Raw data: Begin
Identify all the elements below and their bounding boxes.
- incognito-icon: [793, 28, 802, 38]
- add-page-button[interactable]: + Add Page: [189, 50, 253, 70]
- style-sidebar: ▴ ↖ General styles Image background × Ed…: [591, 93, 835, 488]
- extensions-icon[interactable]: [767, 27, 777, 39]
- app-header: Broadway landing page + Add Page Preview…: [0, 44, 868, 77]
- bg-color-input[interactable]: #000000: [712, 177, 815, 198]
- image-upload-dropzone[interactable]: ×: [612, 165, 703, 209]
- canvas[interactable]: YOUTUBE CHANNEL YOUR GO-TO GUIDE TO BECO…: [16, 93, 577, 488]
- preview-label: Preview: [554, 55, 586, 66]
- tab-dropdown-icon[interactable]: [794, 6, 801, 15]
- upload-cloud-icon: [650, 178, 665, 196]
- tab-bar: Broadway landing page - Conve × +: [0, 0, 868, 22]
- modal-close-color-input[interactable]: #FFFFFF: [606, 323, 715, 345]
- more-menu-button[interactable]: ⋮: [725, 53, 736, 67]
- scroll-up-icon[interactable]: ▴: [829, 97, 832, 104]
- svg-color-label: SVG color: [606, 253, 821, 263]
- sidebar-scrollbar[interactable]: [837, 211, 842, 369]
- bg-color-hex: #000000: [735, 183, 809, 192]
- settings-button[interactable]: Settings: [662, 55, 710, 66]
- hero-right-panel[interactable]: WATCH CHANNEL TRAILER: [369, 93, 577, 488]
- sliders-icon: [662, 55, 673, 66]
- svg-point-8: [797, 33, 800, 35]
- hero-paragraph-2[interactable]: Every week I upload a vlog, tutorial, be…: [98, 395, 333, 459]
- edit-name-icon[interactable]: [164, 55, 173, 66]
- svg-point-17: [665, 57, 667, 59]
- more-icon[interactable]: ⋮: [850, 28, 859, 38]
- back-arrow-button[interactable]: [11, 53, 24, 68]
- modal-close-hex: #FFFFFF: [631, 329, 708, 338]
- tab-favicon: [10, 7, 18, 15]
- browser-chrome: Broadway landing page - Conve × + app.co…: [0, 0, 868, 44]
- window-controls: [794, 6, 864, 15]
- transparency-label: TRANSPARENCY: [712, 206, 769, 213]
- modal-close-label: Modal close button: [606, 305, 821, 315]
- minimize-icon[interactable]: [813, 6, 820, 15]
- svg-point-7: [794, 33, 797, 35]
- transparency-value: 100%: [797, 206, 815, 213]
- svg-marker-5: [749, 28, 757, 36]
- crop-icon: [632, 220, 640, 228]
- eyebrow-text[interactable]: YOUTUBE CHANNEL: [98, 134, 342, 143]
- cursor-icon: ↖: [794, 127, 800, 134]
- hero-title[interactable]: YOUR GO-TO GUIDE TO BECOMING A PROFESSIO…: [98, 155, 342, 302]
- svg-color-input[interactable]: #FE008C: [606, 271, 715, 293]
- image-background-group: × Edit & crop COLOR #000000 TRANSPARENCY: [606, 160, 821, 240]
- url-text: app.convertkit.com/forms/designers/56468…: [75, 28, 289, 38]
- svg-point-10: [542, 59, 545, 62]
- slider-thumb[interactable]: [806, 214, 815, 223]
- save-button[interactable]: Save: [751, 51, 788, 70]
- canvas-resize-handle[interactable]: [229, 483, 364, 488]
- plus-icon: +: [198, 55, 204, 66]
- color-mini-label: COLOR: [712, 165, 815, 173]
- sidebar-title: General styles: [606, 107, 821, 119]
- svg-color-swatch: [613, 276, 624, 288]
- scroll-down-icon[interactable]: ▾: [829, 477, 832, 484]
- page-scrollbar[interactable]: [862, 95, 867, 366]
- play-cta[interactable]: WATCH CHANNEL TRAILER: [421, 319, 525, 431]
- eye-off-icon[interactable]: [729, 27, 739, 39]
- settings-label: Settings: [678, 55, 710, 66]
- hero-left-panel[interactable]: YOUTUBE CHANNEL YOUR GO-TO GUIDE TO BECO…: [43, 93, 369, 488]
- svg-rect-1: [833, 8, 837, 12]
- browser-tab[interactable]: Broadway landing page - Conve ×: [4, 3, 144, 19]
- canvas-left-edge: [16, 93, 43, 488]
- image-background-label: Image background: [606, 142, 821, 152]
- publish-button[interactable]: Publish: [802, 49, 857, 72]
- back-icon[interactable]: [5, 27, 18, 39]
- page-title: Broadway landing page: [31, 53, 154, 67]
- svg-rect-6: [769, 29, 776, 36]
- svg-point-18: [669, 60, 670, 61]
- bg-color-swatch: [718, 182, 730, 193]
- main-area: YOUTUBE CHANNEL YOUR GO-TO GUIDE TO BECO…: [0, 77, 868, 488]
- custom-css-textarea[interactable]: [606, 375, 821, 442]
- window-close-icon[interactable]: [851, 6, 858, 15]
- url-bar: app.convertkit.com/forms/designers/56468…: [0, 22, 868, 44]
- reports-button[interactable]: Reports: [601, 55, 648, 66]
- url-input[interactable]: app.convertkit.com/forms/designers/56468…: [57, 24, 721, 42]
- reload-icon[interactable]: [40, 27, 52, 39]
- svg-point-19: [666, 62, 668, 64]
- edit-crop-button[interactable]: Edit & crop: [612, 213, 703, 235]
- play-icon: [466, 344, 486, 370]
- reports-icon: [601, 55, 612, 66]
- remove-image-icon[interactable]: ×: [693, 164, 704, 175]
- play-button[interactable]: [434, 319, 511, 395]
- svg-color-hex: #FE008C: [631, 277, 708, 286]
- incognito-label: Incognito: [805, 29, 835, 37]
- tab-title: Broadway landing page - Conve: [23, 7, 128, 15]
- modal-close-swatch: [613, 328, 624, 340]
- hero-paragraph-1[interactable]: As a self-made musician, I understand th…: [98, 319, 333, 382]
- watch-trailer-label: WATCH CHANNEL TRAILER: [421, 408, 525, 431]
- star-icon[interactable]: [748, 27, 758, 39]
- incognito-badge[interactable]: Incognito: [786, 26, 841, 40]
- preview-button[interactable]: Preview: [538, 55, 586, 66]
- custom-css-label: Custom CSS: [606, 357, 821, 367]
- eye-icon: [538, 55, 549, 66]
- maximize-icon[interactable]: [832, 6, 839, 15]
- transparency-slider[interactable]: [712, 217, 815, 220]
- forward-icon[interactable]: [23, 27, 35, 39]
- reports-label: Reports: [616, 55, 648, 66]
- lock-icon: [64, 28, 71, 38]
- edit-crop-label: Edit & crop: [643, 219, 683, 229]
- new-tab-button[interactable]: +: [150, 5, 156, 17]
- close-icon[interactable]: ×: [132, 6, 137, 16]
Raw data: End
### Prompt
Write the data out again in full and exactly.

### Result
Identify all the elements below and their bounding boxes.
- incognito-icon: [793, 28, 802, 38]
- add-page-button[interactable]: + Add Page: [189, 50, 253, 70]
- style-sidebar: ▴ ↖ General styles Image background × Ed…: [591, 93, 835, 488]
- extensions-icon[interactable]: [767, 27, 777, 39]
- app-header: Broadway landing page + Add Page Preview…: [0, 44, 868, 77]
- bg-color-input[interactable]: #000000: [712, 177, 815, 198]
- image-upload-dropzone[interactable]: ×: [612, 165, 703, 209]
- canvas[interactable]: YOUTUBE CHANNEL YOUR GO-TO GUIDE TO BECO…: [16, 93, 577, 488]
- preview-label: Preview: [554, 55, 586, 66]
- tab-dropdown-icon[interactable]: [794, 6, 801, 15]
- upload-cloud-icon: [650, 178, 665, 196]
- tab-bar: Broadway landing page - Conve × +: [0, 0, 868, 22]
- modal-close-color-input[interactable]: #FFFFFF: [606, 323, 715, 345]
- more-menu-button[interactable]: ⋮: [725, 53, 736, 67]
- scroll-up-icon[interactable]: ▴: [829, 97, 832, 104]
- svg-color-label: SVG color: [606, 253, 821, 263]
- sidebar-scrollbar[interactable]: [837, 211, 842, 369]
- bg-color-hex: #000000: [735, 183, 809, 192]
- settings-button[interactable]: Settings: [662, 55, 710, 66]
- hero-right-panel[interactable]: WATCH CHANNEL TRAILER: [369, 93, 577, 488]
- sliders-icon: [662, 55, 673, 66]
- svg-point-8: [797, 33, 800, 35]
- hero-paragraph-2[interactable]: Every week I upload a vlog, tutorial, be…: [98, 395, 333, 459]
- edit-name-icon[interactable]: [164, 55, 173, 66]
- svg-point-17: [665, 57, 667, 59]
- more-icon[interactable]: ⋮: [850, 28, 859, 38]
- back-arrow-button[interactable]: [11, 53, 24, 68]
- modal-close-hex: #FFFFFF: [631, 329, 708, 338]
- tab-favicon: [10, 7, 18, 15]
- browser-chrome: Broadway landing page - Conve × + app.co…: [0, 0, 868, 44]
- window-controls: [794, 6, 864, 15]
- transparency-label: TRANSPARENCY: [712, 206, 769, 213]
- modal-close-label: Modal close button: [606, 305, 821, 315]
- minimize-icon[interactable]: [813, 6, 820, 15]
- svg-point-7: [794, 33, 797, 35]
- transparency-value: 100%: [797, 206, 815, 213]
- svg-marker-5: [749, 28, 757, 36]
- crop-icon: [632, 220, 640, 228]
- eyebrow-text[interactable]: YOUTUBE CHANNEL: [98, 134, 342, 143]
- cursor-icon: ↖: [794, 127, 800, 134]
- hero-title[interactable]: YOUR GO-TO GUIDE TO BECOMING A PROFESSIO…: [98, 155, 342, 302]
- svg-color-input[interactable]: #FE008C: [606, 271, 715, 293]
- image-background-group: × Edit & crop COLOR #000000 TRANSPARENCY: [606, 160, 821, 240]
- url-text: app.convertkit.com/forms/designers/56468…: [75, 28, 289, 38]
- svg-point-10: [542, 59, 545, 62]
- slider-thumb[interactable]: [806, 214, 815, 223]
- save-button[interactable]: Save: [751, 51, 788, 70]
- canvas-resize-handle[interactable]: [229, 483, 364, 488]
- plus-icon: +: [198, 55, 204, 66]
- color-mini-label: COLOR: [712, 165, 815, 173]
- sidebar-title: General styles: [606, 107, 821, 119]
- svg-color-swatch: [613, 276, 624, 288]
- scroll-down-icon[interactable]: ▾: [829, 477, 832, 484]
- page-scrollbar[interactable]: [862, 95, 867, 366]
- play-cta[interactable]: WATCH CHANNEL TRAILER: [421, 319, 525, 431]
- eye-off-icon[interactable]: [729, 27, 739, 39]
- settings-label: Settings: [678, 55, 710, 66]
- hero-left-panel[interactable]: YOUTUBE CHANNEL YOUR GO-TO GUIDE TO BECO…: [43, 93, 369, 488]
- svg-rect-1: [833, 8, 837, 12]
- browser-tab[interactable]: Broadway landing page - Conve ×: [4, 3, 144, 19]
- canvas-left-edge: [16, 93, 43, 488]
- image-background-label: Image background: [606, 142, 821, 152]
- publish-button[interactable]: Publish: [802, 49, 857, 72]
- back-icon[interactable]: [5, 27, 18, 39]
- page-title: Broadway landing page: [31, 53, 154, 67]
- svg-rect-6: [769, 29, 776, 36]
- svg-point-18: [669, 60, 670, 61]
- bg-color-swatch: [718, 182, 730, 193]
- main-area: YOUTUBE CHANNEL YOUR GO-TO GUIDE TO BECO…: [0, 77, 868, 488]
- custom-css-textarea[interactable]: [606, 375, 821, 442]
- window-close-icon[interactable]: [851, 6, 858, 15]
- url-bar: app.convertkit.com/forms/designers/56468…: [0, 22, 868, 44]
- reports-button[interactable]: Reports: [601, 55, 648, 66]
- url-input[interactable]: app.convertkit.com/forms/designers/56468…: [57, 24, 721, 42]
- reload-icon[interactable]: [40, 27, 52, 39]
- svg-point-19: [666, 62, 668, 64]
- edit-crop-button[interactable]: Edit & crop: [612, 213, 703, 235]
- play-icon: [466, 344, 486, 370]
- reports-icon: [601, 55, 612, 66]
- remove-image-icon[interactable]: ×: [693, 164, 704, 175]
- play-button[interactable]: [434, 319, 511, 395]
- svg-color-hex: #FE008C: [631, 277, 708, 286]
- incognito-label: Incognito: [805, 29, 835, 37]
- tab-title: Broadway landing page - Conve: [23, 7, 128, 15]
- modal-close-swatch: [613, 328, 624, 340]
- hero-paragraph-1[interactable]: As a self-made musician, I understand th…: [98, 319, 333, 382]
- watch-trailer-label: WATCH CHANNEL TRAILER: [421, 408, 525, 431]
- star-icon[interactable]: [748, 27, 758, 39]
- incognito-badge[interactable]: Incognito: [786, 26, 841, 40]
- preview-button[interactable]: Preview: [538, 55, 586, 66]
- custom-css-label: Custom CSS: [606, 357, 821, 367]
- eye-icon: [538, 55, 549, 66]
- maximize-icon[interactable]: [832, 6, 839, 15]
- transparency-slider[interactable]: [712, 217, 815, 220]
- forward-icon[interactable]: [23, 27, 35, 39]
- reports-label: Reports: [616, 55, 648, 66]
- lock-icon: [64, 28, 71, 38]
- edit-crop-label: Edit & crop: [643, 219, 683, 229]
- new-tab-button[interactable]: +: [150, 5, 156, 17]
- close-icon[interactable]: ×: [132, 6, 137, 16]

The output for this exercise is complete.